About this task – Write out every entry below exactly as it appears. Pictures do not belong in the copy.

The input –
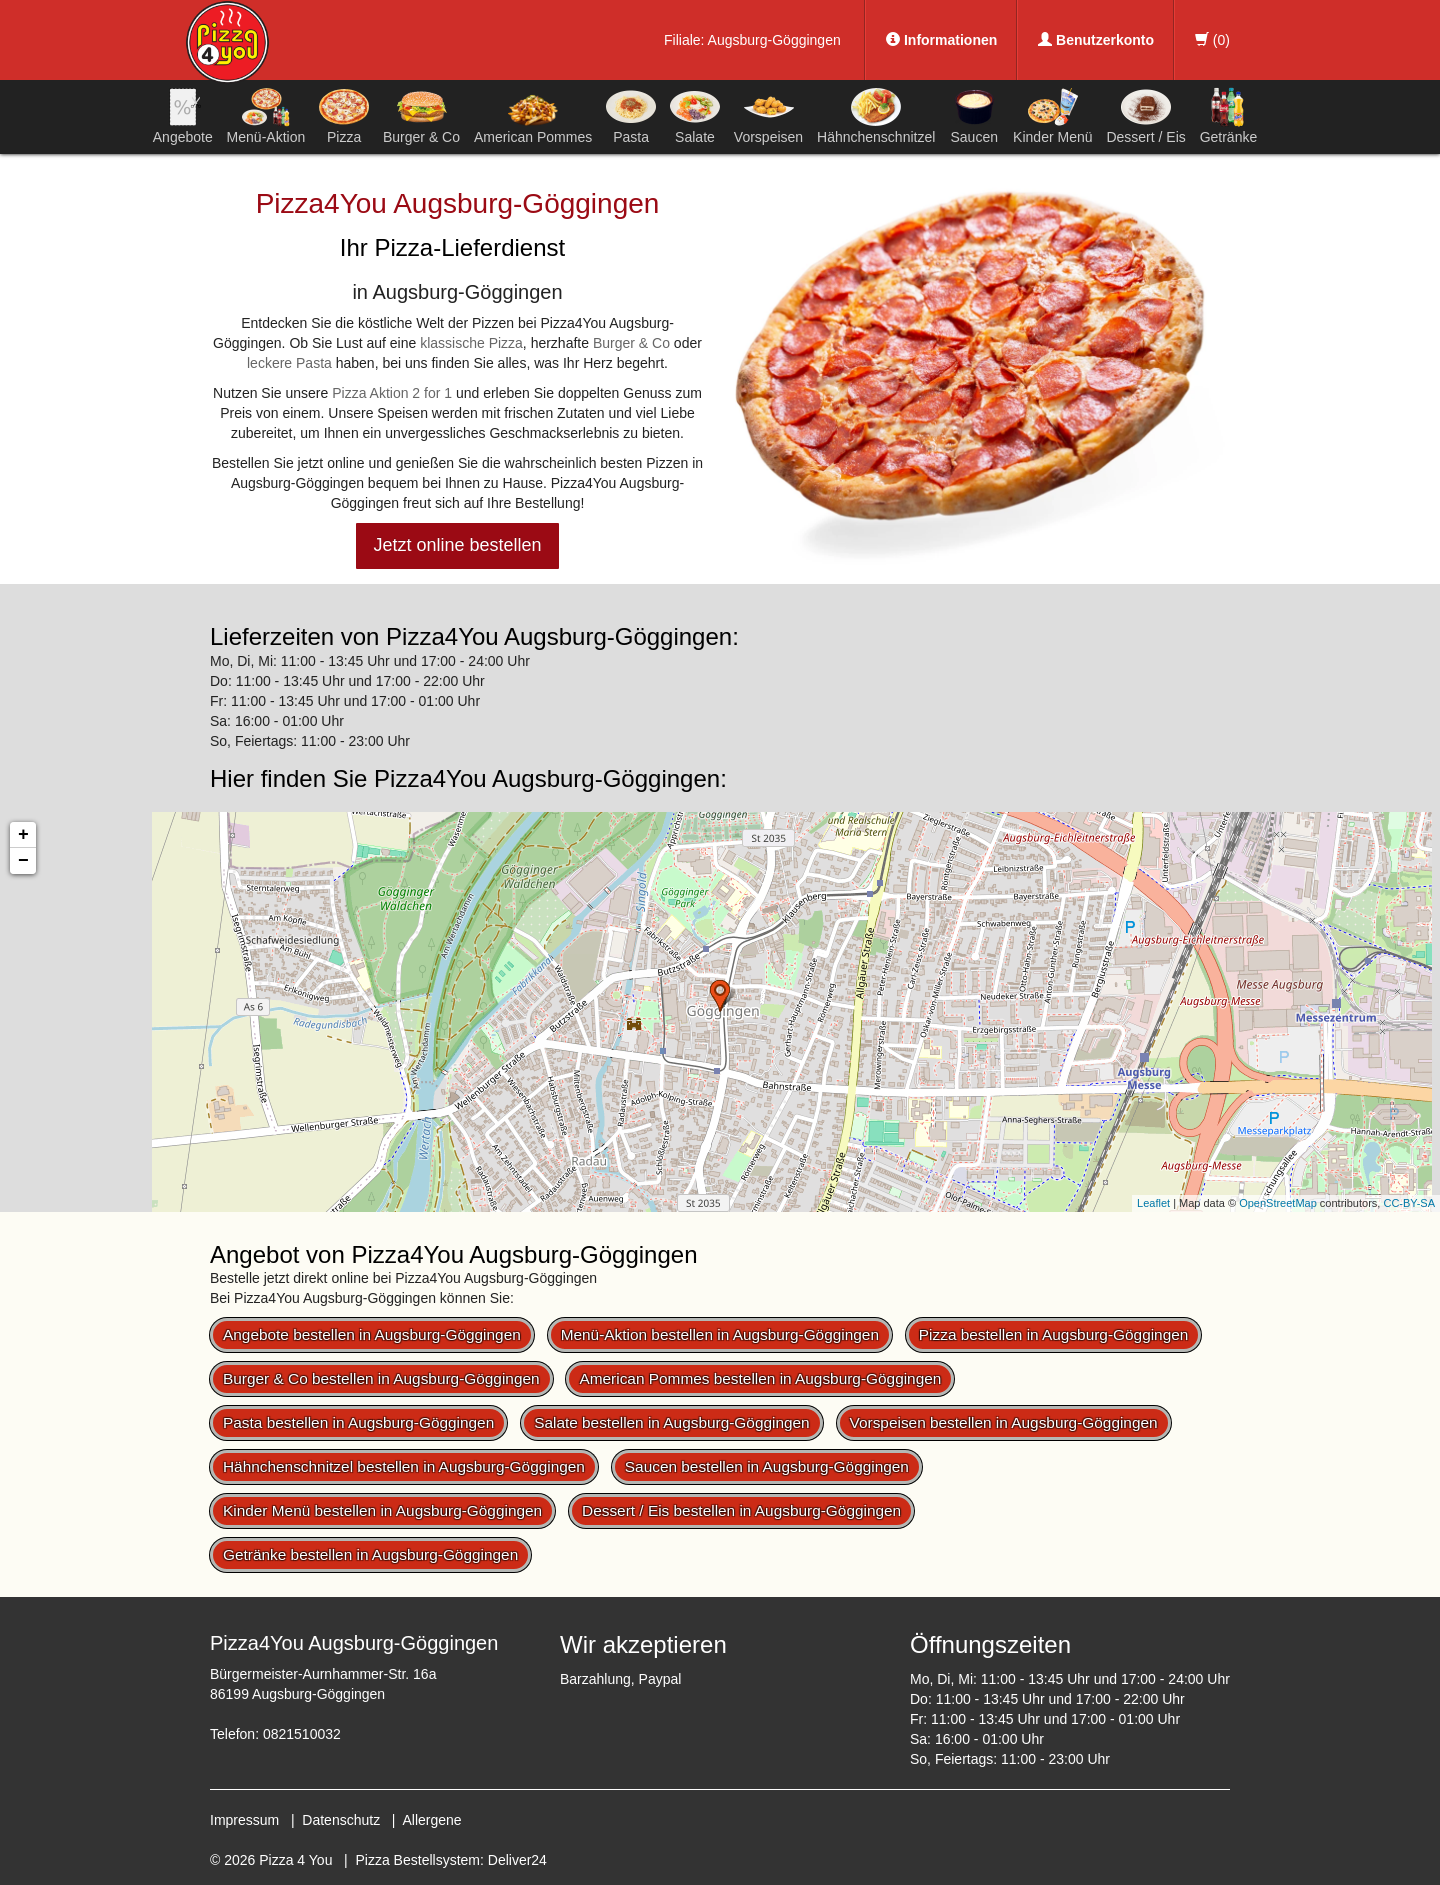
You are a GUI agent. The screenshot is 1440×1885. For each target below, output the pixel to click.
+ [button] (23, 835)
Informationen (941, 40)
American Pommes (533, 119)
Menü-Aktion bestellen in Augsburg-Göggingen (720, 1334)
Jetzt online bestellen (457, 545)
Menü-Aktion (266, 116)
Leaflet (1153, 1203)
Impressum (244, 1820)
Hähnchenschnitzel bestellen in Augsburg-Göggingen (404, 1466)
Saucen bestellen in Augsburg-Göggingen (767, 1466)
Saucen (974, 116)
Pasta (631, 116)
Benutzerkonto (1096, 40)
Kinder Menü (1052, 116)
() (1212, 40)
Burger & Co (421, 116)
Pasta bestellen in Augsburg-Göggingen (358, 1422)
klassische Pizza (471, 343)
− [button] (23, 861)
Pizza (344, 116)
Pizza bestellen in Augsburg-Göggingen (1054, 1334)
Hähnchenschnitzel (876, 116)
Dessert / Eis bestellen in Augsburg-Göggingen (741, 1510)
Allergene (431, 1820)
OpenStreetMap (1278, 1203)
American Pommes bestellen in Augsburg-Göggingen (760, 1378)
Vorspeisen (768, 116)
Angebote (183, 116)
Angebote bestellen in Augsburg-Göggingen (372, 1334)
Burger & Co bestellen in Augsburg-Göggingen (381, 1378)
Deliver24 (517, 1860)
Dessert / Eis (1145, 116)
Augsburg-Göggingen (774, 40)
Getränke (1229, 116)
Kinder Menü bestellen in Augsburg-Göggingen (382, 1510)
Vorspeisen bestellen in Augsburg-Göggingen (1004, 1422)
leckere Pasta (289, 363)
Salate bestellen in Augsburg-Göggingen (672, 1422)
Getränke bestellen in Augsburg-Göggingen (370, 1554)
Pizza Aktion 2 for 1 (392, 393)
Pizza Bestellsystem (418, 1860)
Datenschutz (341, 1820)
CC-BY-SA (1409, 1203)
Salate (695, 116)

Solution for this exercise –
You are a GUI agent. The screenshot is 1440×1885. For each target below, output the pixel to click.
+ [button] (23, 835)
Informationen (941, 40)
American Pommes (533, 119)
Menü-Aktion bestellen in Augsburg-Göggingen (720, 1334)
Jetzt online bestellen (457, 545)
Menü-Aktion (266, 116)
Leaflet (1153, 1203)
Impressum (244, 1820)
Hähnchenschnitzel bestellen in Augsburg-Göggingen (404, 1466)
Saucen bestellen in Augsburg-Göggingen (767, 1466)
Saucen (974, 116)
Pasta (631, 116)
Benutzerkonto (1096, 40)
Kinder Menü (1052, 116)
() (1212, 40)
Burger & Co (421, 116)
Pasta bestellen in Augsburg-Göggingen (358, 1422)
klassische Pizza (471, 343)
− [button] (23, 861)
Pizza (344, 116)
Pizza bestellen in Augsburg-Göggingen (1054, 1334)
Hähnchenschnitzel (876, 116)
Dessert / Eis bestellen in Augsburg-Göggingen (741, 1510)
Allergene (431, 1820)
OpenStreetMap (1278, 1203)
American Pommes bestellen in Augsburg-Göggingen (760, 1378)
Vorspeisen (768, 116)
Angebote (183, 116)
Angebote bestellen in Augsburg-Göggingen (372, 1334)
Burger & Co bestellen in Augsburg-Göggingen (381, 1378)
Deliver24 (517, 1860)
Dessert / Eis (1145, 116)
Augsburg-Göggingen (774, 40)
Getränke (1229, 116)
Kinder Menü bestellen in Augsburg-Göggingen (382, 1510)
Vorspeisen bestellen in Augsburg-Göggingen (1004, 1422)
leckere Pasta (289, 363)
Salate bestellen in Augsburg-Göggingen (672, 1422)
Getränke bestellen in Augsburg-Göggingen (370, 1554)
Pizza Aktion 2 for 1 (392, 393)
Pizza Bestellsystem (418, 1860)
Datenschutz (341, 1820)
CC-BY-SA (1409, 1203)
Salate (695, 116)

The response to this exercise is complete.